→ What you will do
Count up the lines below that hold "удобных", then give that count by itself.

★ ★ ★ ★ ★ ★ ★

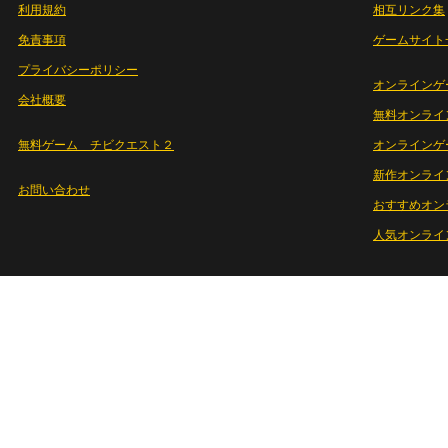
利用規約
相互リンク集
免責事項
ゲームサイト
プライバシーポリシー
オンラインゲ
会社概要
無料オンライ
無料ゲーム チビクエスト２
オンラインゲ
新作オンライ
お問い合わせ
おすすめオン
人気オンライ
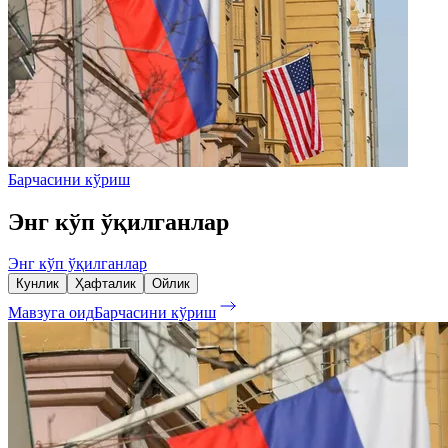
Барчасини кўриш
Энг кўп ўқилганлар
Энг кўп ўқилганлар
Кунлик
Ҳафталик
Ойлик
Мавзуга оид
Барчасини кўриш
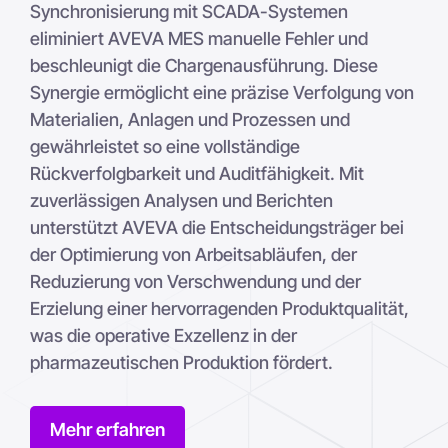
Synchronisierung mit SCADA-Systemen
eliminiert AVEVA MES manuelle Fehler und
beschleunigt die Chargenausführung. Diese
Synergie ermöglicht eine präzise Verfolgung von
Materialien, Anlagen und Prozessen und
gewährleistet so eine vollständige
Rückverfolgbarkeit und Auditfähigkeit. Mit
zuverlässigen Analysen und Berichten
unterstützt AVEVA die Entscheidungsträger bei
der Optimierung von Arbeitsabläufen, der
Reduzierung von Verschwendung und der
Erzielung einer hervorragenden Produktqualität,
was die operative Exzellenz in der
pharmazeutischen Produktion fördert.
Mehr erfahren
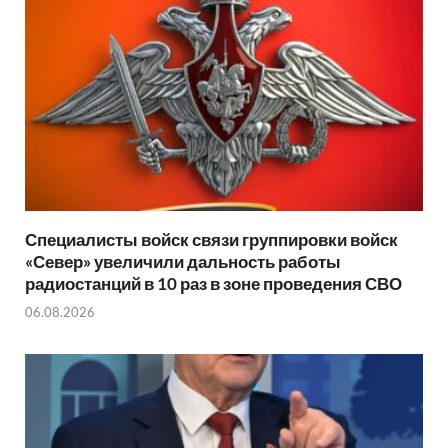
Специалисты войск связи группировки войск
«Север» увеличили дальность работы
радиостанций в 10 раз в зоне проведения СВО
06.08.2026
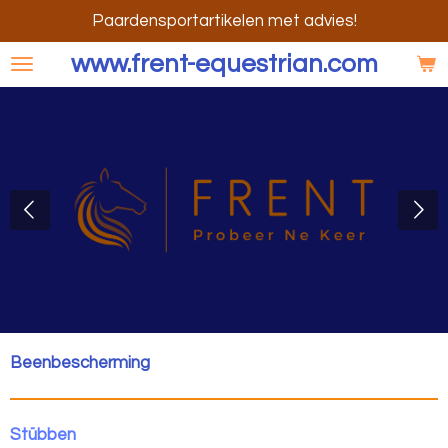
Ga
Paardensportartikelen met advies!
direct
www.frent-equestrian.com
naar
de
hoofdinhoud
Beenbescherming
Stübben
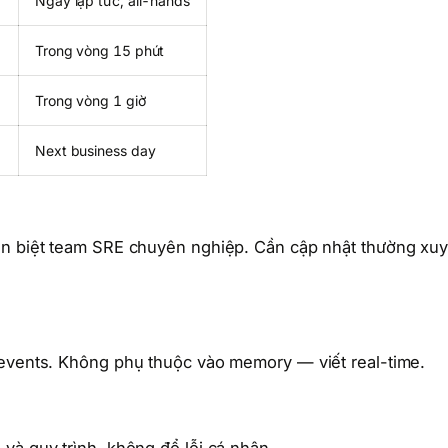
g
Ngay lập tức, all-hands
Trong vòng 15 phút
Trong vòng 1 giờ
Next business day
hân biệt team SRE chuyên nghiệp. Cần cập nhật thường xu
 events. Không phụ thuộc vào memory — viết real-time.
)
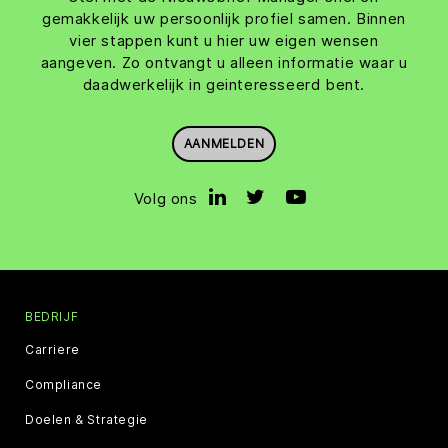
gemakkelijk uw persoonlijk profiel samen. Binnen
vier stappen kunt u hier uw eigen wensen
aangeven. Zo ontvangt u alleen informatie waar u
daadwerkelijk in geinteresseerd bent.
AANMELDEN
Volg ons
BEDRIJF
Carriere
Compliance
Doelen & Strategie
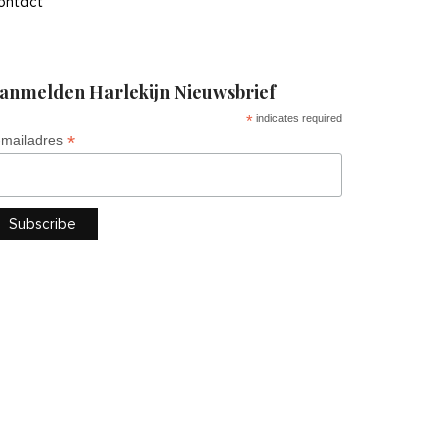
ontact
anmelden Harlekijn Nieuwsbrief
*
indicates required
*
-mailadres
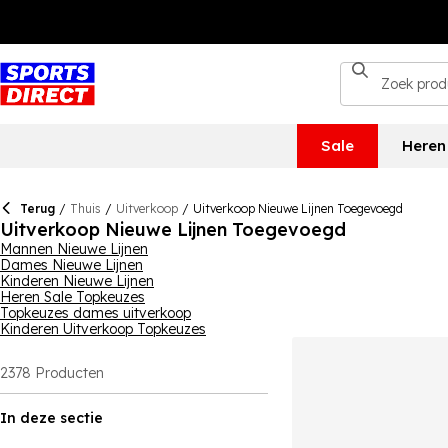
Sale
Heren
Terug
/
Thuis
/
Uitverkoop
/
Uitverkoop Nieuwe Lijnen Toegevoegd
Uitverkoop Nieuwe Lijnen Toegevoegd
Mannen Nieuwe Lijnen
Dames Nieuwe Lijnen
Kinderen Nieuwe Lijnen
Heren Sale Topkeuzes
Topkeuzes dames uitverkoop
Kinderen Uitverkoop Topkeuzes
2378
Producten
In deze sectie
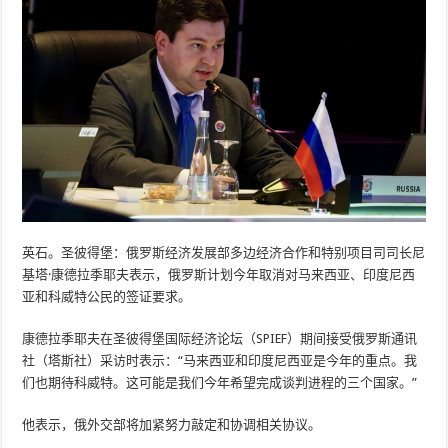
英石。圣彼得堡：俄罗斯经济发展部多边经济合作和特别项目司司长尼
基塔·康德拉季耶夫表示，俄罗斯计划今年取消对马来西亚、印度尼西
亚和科威特公民的签证要求。
康德拉季耶夫在圣彼得堡国际经济论坛（SPIEF）期间接受俄罗斯通讯
社（塔斯社）采访时表示：“马来西亚和印度尼西亚是今年的重点。我
们也期待科威特。这可能是我们今年希望完成谈判进程的三个国家。”
他表示，俄外交部将加紧努力敲定和协调相关协议。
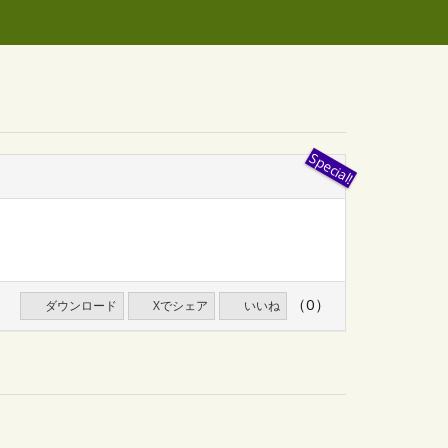
（0）
ダウンロード
Xでシェア
いいね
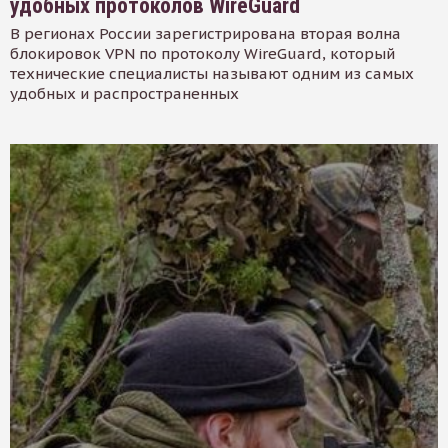
удобных протоколов WireGuard
В регионах России зарегистрирована вторая волна
блокировок VPN по протоколу WireGuard, который
технические специалисты называют одним из самых
удобных и распространенных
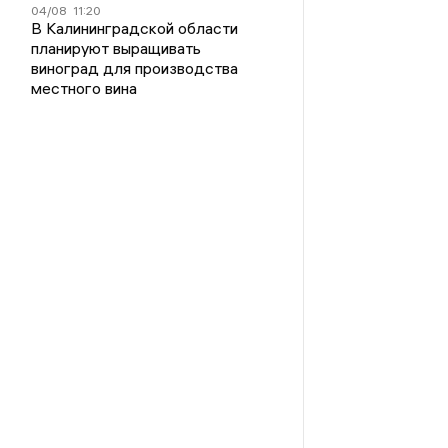
04/08
11:20
В Калининградской области
планируют выращивать
виноград для производства
местного вина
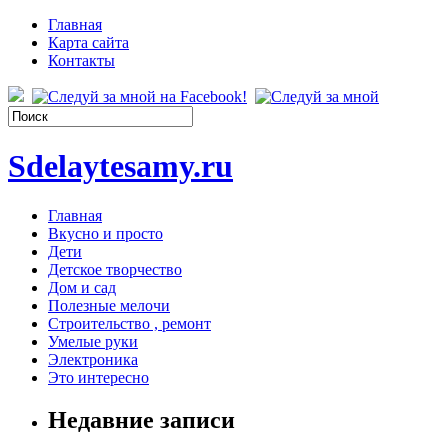
Главная
Карта сайта
Контакты
Sdelaytesamy.ru
Главная
Вкусно и просто
Дети
Детское творчество
Дом и сад
Полезные мелочи
Строительство , ремонт
Умелые руки
Электроника
Это интересно
Недавние записи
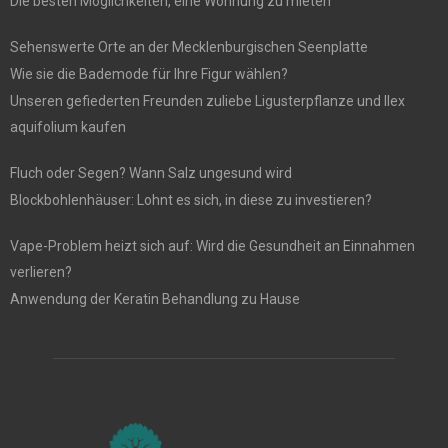
Die besten Möglichkeiten, eine Wohnung zu mieten
Sehenswerte Orte an der Mecklenburgischen Seenplatte
Wie sie die Bademode für Ihre Figur wählen?
Unseren gefiederten Freunden zuliebe Ligusterpflanze und Ilex
aquifolium kaufen
Fluch oder Segen? Wann Salz ungesund wird
Blockbohlenhäuser: Lohnt es sich, in diese zu investieren?
Vape-Problem heizt sich auf: Wird die Gesundheit an Einnahmen
verlieren?
Anwendung der Keratin Behandlung zu Hause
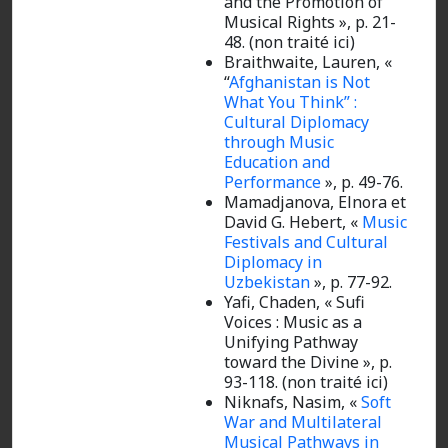
and the Promotion of
Musical Rights », p. 21-
48. (non traité ici)
Braithwaite, Lauren,
«
“
Afghanistan is Not
What You Think” :
Cultural Diplomacy
through Music
Education and
Performance
», p. 49-76.
Mamadjanova, Elnora et
David G. Hebert, «
Music
Festivals and Cultural
Diplomacy in
Uzbekistan
», p. 77-92.
Yafi, Chaden, « Sufi
Voices : Music as a
Unifying Pathway
toward the Divine », p.
93-118. (non traité ici)
Niknafs, Nasim,
«
Soft
War and Multilateral
Musical Pathways in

★ ★ ★ ★ ★ ★ ★

→ Solved problem
2